Наконец случилось следующее происшествие.
В одно зимнее утро Настасья Андреевна, закутанная в кацавейку, обшитую мехом, вподобие горностая, в капоре и теплых больших сапогах, расхаживала по двору с несколькими дворовыми лицами, обозревая кладовые и амбары. У ворот остановились салазки, запряженные тощей клячей; в них сидела женщина в тулупе с ребенком на руках. Появление каждого нового лица, даже из крестьян, было событием в доме. Неудивительно, что Настасья Андреевна тотчас послала ключницу спросить, кого и чего надо приехавшей женщине. Вместо всякого ответа, женщина развязала свой тулуп и поставила на ноги трехлетнего окутанного ребенка, потом сунула в его маленькие красные, как гусиные лапы, ручонки письмо, нагревшееся у ней на груди, двумя пальцами захватила красненький носик малютки; наконец перекрестила его и, подтолкнув на узенькую тропинку, перерезывавшую наискось двор, сказала ему:
– Ну, Петруша, с богом, в ножки, да не забудь, как учила!
Мальчик побежал; верно, ноги его озябли; он падал, но, поощряемый криками женщины, быстро вставал и продолжал бежать. Наконец силы его ослабли; упав в третий раз, он заплакал и не поднимался.
Настасья Андреевна подошла к ребенку, подняла его и взяла на руки. Ребенок, обвив холодными своими ручонками шею Настасьи Андреевны, внятно сказал:
– Моя матушка умерла! – И в ту же минуту прибавил, смотря на ее руку: – Дай же ляле!
Это тронуло и заинтересовало Настасью Андреевну; она подозвала женщину.

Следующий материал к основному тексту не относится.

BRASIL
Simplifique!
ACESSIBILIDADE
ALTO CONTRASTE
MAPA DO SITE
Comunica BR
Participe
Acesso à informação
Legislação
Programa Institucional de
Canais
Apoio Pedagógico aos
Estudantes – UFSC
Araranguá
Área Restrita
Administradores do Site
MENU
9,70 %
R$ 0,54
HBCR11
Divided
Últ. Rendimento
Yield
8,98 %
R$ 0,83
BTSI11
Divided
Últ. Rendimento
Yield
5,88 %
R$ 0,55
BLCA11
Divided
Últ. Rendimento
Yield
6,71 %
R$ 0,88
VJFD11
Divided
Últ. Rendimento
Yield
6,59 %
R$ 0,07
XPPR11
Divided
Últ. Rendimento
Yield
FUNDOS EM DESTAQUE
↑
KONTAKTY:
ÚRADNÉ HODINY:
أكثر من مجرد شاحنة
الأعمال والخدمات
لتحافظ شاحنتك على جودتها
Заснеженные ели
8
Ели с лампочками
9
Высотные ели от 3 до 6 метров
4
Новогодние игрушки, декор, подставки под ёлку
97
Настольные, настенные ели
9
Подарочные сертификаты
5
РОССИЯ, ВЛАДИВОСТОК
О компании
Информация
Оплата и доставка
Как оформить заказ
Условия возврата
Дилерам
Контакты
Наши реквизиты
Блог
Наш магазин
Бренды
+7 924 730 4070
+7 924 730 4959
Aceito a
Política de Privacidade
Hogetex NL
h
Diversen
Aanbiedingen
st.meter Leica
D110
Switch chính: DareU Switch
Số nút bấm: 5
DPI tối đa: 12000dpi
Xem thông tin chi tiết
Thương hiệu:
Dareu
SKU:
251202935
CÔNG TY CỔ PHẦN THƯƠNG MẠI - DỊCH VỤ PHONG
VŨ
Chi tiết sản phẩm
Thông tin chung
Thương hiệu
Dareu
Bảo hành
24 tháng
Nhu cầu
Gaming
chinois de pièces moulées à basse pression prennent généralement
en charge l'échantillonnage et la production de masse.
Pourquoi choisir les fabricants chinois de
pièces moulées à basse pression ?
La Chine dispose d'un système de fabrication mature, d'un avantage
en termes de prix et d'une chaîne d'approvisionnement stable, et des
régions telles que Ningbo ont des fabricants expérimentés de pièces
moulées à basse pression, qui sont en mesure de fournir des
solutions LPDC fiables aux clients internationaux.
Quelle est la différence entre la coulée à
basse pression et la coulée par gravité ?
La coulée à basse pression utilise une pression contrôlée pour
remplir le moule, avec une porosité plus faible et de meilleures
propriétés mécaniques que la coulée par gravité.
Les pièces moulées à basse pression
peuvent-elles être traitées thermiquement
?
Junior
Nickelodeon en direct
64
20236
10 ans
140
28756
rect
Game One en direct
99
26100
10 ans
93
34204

С низким поклоном женщина подала ей письмо, выпавшее из рук ребенка. Лишь только Настасья Андреевна увидала адрес, всё лицо у ней вспыхнуло. Она с удивлением оглядела ребенка, который прилежно рассматривал ее меховой воротник и, боязливо дотрагиваясь до него пальцем, повторял вопросительно:
– Кыса?! кыса?..
Настасья Андреевна поставила его на землю и начала читать письмо. Руки у ней дрожали, лицо горело. Дворня с напряженным любопытством следила за ней. Настасья Андреевна быстро надвинула капор на глаза и, не смотря в лицо ключнице, сказала:
– Отведите ее в застольную, а ребенка напойте чаем!

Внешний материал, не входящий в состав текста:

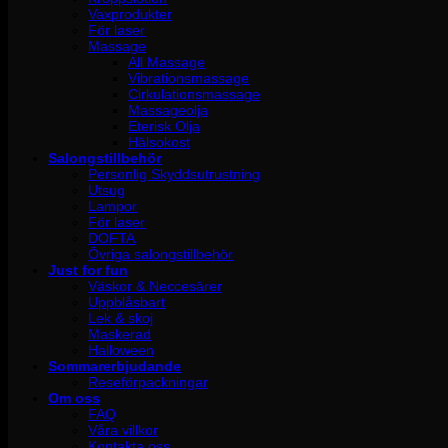
Vaxprodukter
För laser
Massage
All Massage
Vibrationsmassage
Cirkulationsmassage
Massageolja
Eterisk Olja
Hälsokost
Salongstillbehör
Personlig Skyddsutrustning
Utsug
Lampor
För laser
DOFTA
Övriga salongstillbehör
Just for fun
Väskor & Neccesärer
Uppblåsbart
Lek & skoj
Maskerad
Halloween
Sommarerbjudande
Reseförpackningar
Om oss
FAQ
Våra villkor
Kontakta oss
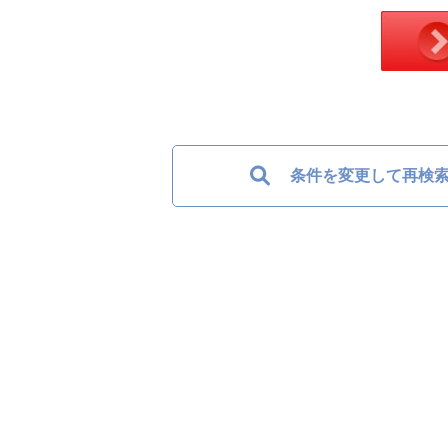
条件を変更して再検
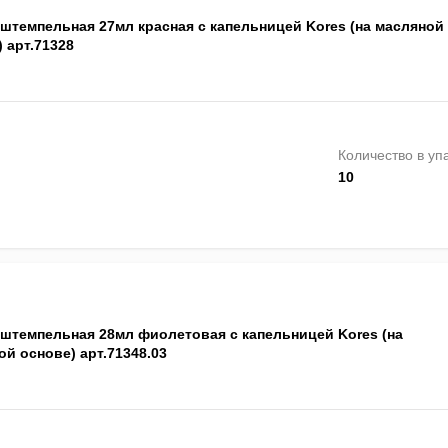
 штемпельная 27мл красная с капельницей Kores (на масляной
 арт.71328
Количество в уп
10
 штемпельная 28мл фиолетовая с капельницей Kores (на
й основе) арт.71348.03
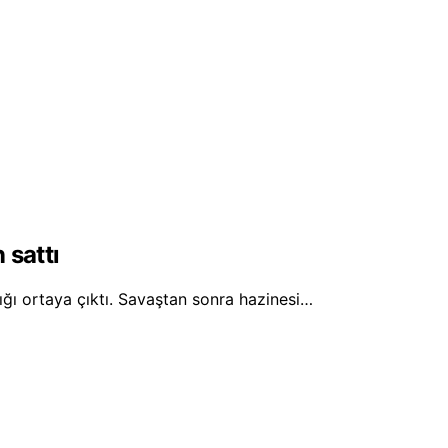
 sattı
ığı ortaya çıktı. Savaştan sonra hazinesi…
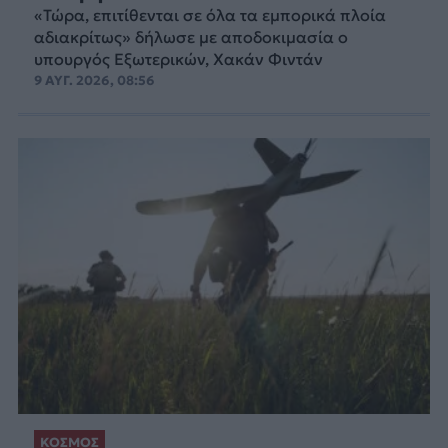
«Τώρα, επιτίθενται σε όλα τα εμπορικά πλοία
αδιακρίτως» δήλωσε με αποδοκιμασία ο
υπουργός Εξωτερικών, Χακάν Φιντάν
9 ΑΥΓ. 2026, 08:56
ΚΟΣΜΟΣ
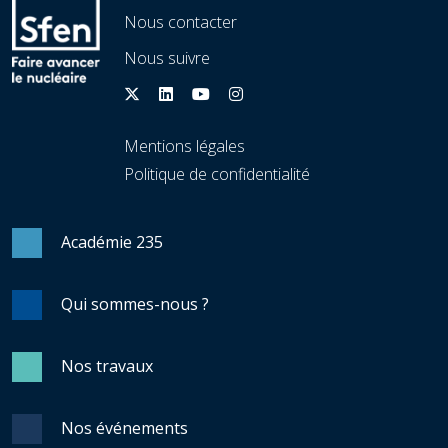
Nous contacter
Nous suivre
Mentions légales
Politique de confidentialité
Académie 235
Qui sommes-nous ?
Nos travaux
Nos événements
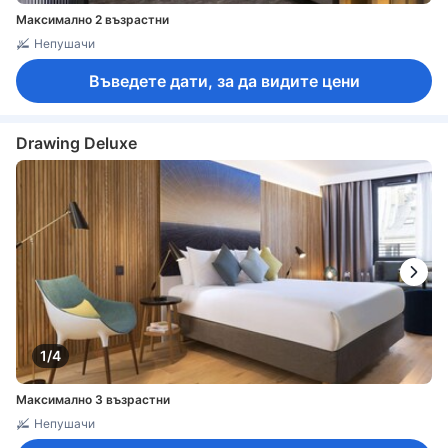
Максимално 2 възрастни
Непушачи
Въведете дати, за да видите цени
Drawing Deluxe
1/4
Максимално 3 възрастни
Непушачи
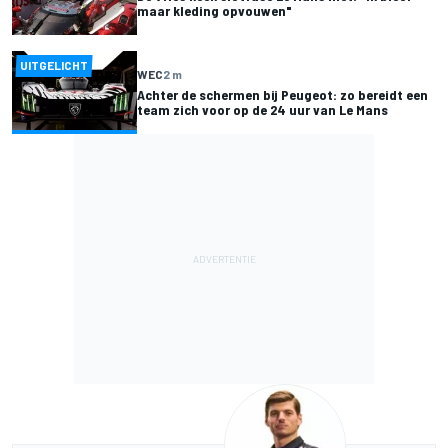
maar kleding opvouwen"
UITGELICHT
WEC
2 m
Achter de schermen bij Peugeot: zo bereidt een
team zich voor op de 24 uur van Le Mans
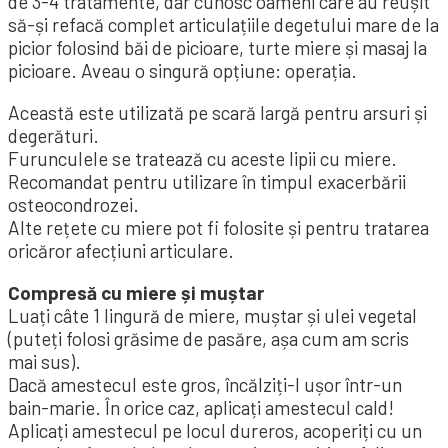
de 3-4 tratamente, dar cunosc oameni care au reușit
să-și refacă complet articulațiile degetului mare de la
picior folosind băi de picioare, turte miere și masaj la
picioare. Aveau o singură opțiune: operația.
Această este utilizată pe scară largă pentru arsuri și
degerături.
Furunculele se tratează cu aceste lipii cu miere.
Recomandat pentru utilizare în timpul exacerbării
osteocondrozei.
Alte rețete cu miere pot fi folosite și pentru tratarea
oricăror afecțiuni articulare.
Compresă cu miere și muștar
Luați câte 1 lingură de miere, muștar și ulei vegetal
(puteți folosi grăsime de pasăre, așa cum am scris
mai sus).
Dacă amestecul este gros, încălziți-l ușor într-un
bain-marie. În orice caz, aplicați amestecul cald!
Aplicați amestecul pe locul dureros, acoperiți cu un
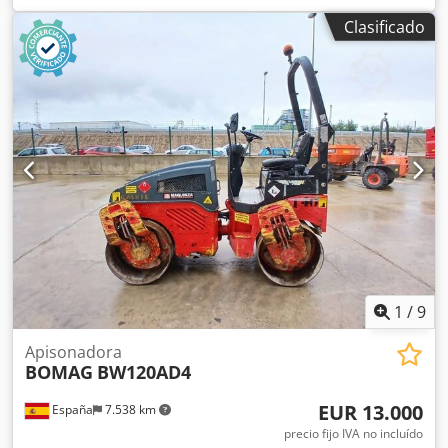
Burgo de Ebro (Zaragoza) Rodillo de compactación usado,
Clasificado
de hombre sentado marca Bomag , modelo BW216 D5 . Se
trata de una apisonadora de ruedas y un solo tambor de
16 toneladas. Este versátil compactador se adapta sin
problema a cualquier lugar del trabajo, proporcionando
resultados de compactación y apisonamiento líderes del
sector en obras pequeñas o medianas, en trabajos de
construcción de infraestructura de transporte como
carreteras o construcción de edificios. El rodillo
compactador de ocasión BW216 D5 tiene un peso de
15.990 kg. y una anchura de tambor de 2,13 m. Djdpezi Eb
Njfx Ap Hsck precio: PRECIO A CONSULTAR Ancho de
tambor: 2.130 mm Diámetro de tambor: 1.500 mm
Capacidad de depósito: 250 l Amplitud: 2,10/1,10 mm CE
1
/
9
Apisonadora
BOMAG
BW120AD4
EUR 13.000
España
7.538 km
precio fijo IVA no incluído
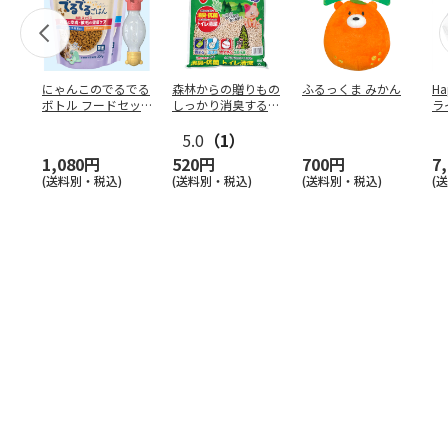
にゃんこのでるでる
森林からの贈りもの
ふるっくま みかん
Ha
ボトル フードセッ
しっかり消臭するひ
ラ
ト
のきの猫砂 7L
ー
5.0
（1）
1,080円
520円
700円
7
(送料別・税込)
(送料別・税込)
(送料別・税込)
(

И она быстро пошла было к дому, забыв даже запереть кладовую, двери которой стояли настежь. Люди переглянулись, и глаза их устремились к кладовой, как будто они надеялись в ней найти разгадку тайны. Настасья Андреевна, однако, вернулась, но не затем, чтоб запереть кладовую: она взяла на руки ребенка и что-то тихо сказала принесшей его женщине, которая начала креститься и кланяться вслед удалявшейся барышне.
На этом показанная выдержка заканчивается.